I suddenly realise how tense I am. I move beside her and slide my arm around her slight shoulders.
She shudders, whether from my touch or her tears, I’m not sure.

‘Until you have a child of your own, Sophie,’ she says after a while, ‘you won’t understand the
amount of responsibility, time and love they take. They’re your life, your whole fucking world.’ She
pulls away from me. ‘I’m going to lie down. I’ll finish this later.’
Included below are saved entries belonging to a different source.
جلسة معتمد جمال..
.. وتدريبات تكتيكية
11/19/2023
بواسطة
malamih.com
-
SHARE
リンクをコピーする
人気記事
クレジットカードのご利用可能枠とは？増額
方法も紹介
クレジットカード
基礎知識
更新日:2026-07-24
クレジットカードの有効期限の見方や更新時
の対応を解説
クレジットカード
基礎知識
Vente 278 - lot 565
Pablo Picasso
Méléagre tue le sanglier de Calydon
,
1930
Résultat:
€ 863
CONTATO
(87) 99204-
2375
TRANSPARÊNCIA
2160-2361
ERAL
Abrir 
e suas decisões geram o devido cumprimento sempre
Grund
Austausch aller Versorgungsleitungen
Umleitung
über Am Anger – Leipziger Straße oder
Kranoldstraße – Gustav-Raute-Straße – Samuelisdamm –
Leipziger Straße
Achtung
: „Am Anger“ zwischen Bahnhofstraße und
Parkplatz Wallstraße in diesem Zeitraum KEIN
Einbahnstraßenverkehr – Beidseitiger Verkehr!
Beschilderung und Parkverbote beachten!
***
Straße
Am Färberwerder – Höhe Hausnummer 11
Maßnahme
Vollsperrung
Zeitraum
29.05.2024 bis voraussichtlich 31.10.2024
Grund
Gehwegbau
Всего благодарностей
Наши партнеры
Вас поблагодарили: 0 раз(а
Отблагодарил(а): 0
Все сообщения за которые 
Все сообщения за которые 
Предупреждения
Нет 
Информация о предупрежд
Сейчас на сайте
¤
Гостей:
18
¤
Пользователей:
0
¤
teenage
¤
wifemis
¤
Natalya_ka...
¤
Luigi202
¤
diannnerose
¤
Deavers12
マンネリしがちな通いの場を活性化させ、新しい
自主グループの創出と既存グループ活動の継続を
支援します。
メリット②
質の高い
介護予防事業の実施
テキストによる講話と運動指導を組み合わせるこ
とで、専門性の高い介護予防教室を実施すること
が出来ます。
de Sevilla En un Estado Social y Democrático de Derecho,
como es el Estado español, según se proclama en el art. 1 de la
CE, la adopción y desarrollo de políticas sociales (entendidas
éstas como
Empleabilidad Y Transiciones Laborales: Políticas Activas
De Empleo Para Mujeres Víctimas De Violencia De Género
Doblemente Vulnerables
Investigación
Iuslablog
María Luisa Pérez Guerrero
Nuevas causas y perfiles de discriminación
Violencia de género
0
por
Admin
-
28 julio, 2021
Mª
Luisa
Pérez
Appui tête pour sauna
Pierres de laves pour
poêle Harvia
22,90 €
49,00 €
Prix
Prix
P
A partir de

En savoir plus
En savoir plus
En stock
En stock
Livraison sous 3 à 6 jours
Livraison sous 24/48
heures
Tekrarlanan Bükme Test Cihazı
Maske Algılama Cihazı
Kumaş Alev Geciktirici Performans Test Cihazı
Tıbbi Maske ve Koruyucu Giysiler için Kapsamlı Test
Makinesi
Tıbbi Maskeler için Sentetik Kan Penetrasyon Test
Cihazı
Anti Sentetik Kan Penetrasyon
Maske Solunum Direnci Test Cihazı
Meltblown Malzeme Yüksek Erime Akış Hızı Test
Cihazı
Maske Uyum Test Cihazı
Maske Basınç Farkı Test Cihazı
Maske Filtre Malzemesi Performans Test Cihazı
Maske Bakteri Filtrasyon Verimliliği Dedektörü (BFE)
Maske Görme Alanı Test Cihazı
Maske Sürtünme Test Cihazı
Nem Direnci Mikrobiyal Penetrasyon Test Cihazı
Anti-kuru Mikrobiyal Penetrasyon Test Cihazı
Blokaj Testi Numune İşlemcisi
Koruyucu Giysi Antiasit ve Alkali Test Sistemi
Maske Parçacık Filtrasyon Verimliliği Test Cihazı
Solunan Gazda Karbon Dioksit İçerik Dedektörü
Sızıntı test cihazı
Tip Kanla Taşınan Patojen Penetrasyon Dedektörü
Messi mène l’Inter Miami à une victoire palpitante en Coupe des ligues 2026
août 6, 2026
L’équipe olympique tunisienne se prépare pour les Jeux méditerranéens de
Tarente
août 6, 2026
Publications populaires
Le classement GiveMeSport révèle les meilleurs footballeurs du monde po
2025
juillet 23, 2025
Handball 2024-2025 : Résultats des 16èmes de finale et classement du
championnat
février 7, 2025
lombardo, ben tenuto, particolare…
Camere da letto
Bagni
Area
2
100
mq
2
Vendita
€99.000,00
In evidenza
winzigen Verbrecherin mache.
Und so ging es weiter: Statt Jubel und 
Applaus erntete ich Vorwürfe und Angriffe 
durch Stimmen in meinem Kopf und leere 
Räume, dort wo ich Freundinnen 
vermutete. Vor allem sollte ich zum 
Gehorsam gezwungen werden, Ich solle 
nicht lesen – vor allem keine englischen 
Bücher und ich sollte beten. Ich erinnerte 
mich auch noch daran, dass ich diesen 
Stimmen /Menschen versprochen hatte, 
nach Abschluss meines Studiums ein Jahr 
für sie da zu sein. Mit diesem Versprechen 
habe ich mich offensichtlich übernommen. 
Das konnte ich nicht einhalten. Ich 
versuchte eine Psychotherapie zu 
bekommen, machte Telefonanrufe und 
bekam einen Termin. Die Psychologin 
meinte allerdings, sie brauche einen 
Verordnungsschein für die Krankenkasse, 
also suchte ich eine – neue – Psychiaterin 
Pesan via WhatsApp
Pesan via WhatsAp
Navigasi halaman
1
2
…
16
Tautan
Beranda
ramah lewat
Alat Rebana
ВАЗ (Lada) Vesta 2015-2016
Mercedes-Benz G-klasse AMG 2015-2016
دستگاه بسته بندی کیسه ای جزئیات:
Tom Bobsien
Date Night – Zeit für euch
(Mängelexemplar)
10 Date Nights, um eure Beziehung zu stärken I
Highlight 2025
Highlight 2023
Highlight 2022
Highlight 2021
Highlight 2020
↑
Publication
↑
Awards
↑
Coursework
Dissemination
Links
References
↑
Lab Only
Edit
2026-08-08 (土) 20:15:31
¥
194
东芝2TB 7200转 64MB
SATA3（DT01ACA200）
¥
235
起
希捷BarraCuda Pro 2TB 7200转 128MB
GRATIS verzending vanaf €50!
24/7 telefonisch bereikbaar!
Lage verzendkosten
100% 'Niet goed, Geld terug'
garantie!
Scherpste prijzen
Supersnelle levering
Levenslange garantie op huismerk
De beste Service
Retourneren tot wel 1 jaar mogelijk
I close myself away in my bedroom too. We’re walking away from each other yet again. There’s a
lump in my throat but I’m all cried out. Ironically, when I was growing up there was only one person I
would turn to at times like this. I haven’t thought about him in a very long time but right now I can’t
get him out of my head.


Before the night Mum told me the truth about my real father, I often daydreamed about my Dad. He was
real in my mind, not the nameless, faceless one-night stand Mum described him as. He always stayed
the same age, somewhere around the age I am now, I guess. I invented a father when I realised I was
different from my friends. Even the friends whose parents had split up still had a dad. He might not live
with them anymore but he would take them to the park or watch them play football, give them
presents on their birthdays and at Christmas. So I invented a father figure that I’m sure
no man could live up to. I called him Dad: his surname was Keech, the same as mine of
course and if anyone asked I said his name was Mikey, after Sean Astin’s character in
The
Goonies
.

He always sided with me whatever I’d done wrong. I had his green eyes and red hair. He was quieter
than Mum, didn’t embarrass me, didn’t show me up in front of my friends or get me drunk on
my fifteenth birthday. In fact he frowned on all of that. He was a voice of reason when I
needed him. Mum came to school plays and parents’ evening, friends’ parties and sports
days. Dad was there when no one else was, during my exams, when I was alone, when I was
sad.

He was real until the night Mum destroyed him. I never got him back. Instead I was
given a poor replacement, a stranger with a meaningless name, a man far removed from the
perfect father I’d constructed since the age of seven. I don’t know how I can forgive her for
that.

Chapter 19

I stall the car on the first attempt and then when I do get it going my right hand automatically reaches
for the gear stick and finds the door handle instead. Mum fidgets in the passenger seat. We crunch out
of the gate and bump up the lane and on to the road. It’s a much newer car than Alekos’
hand-me-down and doesn’t sound anywhere near as rough.

‘Nice car,’ I say.

‘I should have bought a van.’

It’s true; there are flowers everywhere, squashed into the boot, obscuring the rear window, piled
high on the back seat, even on Mum’s lap and arranged around her leg cast.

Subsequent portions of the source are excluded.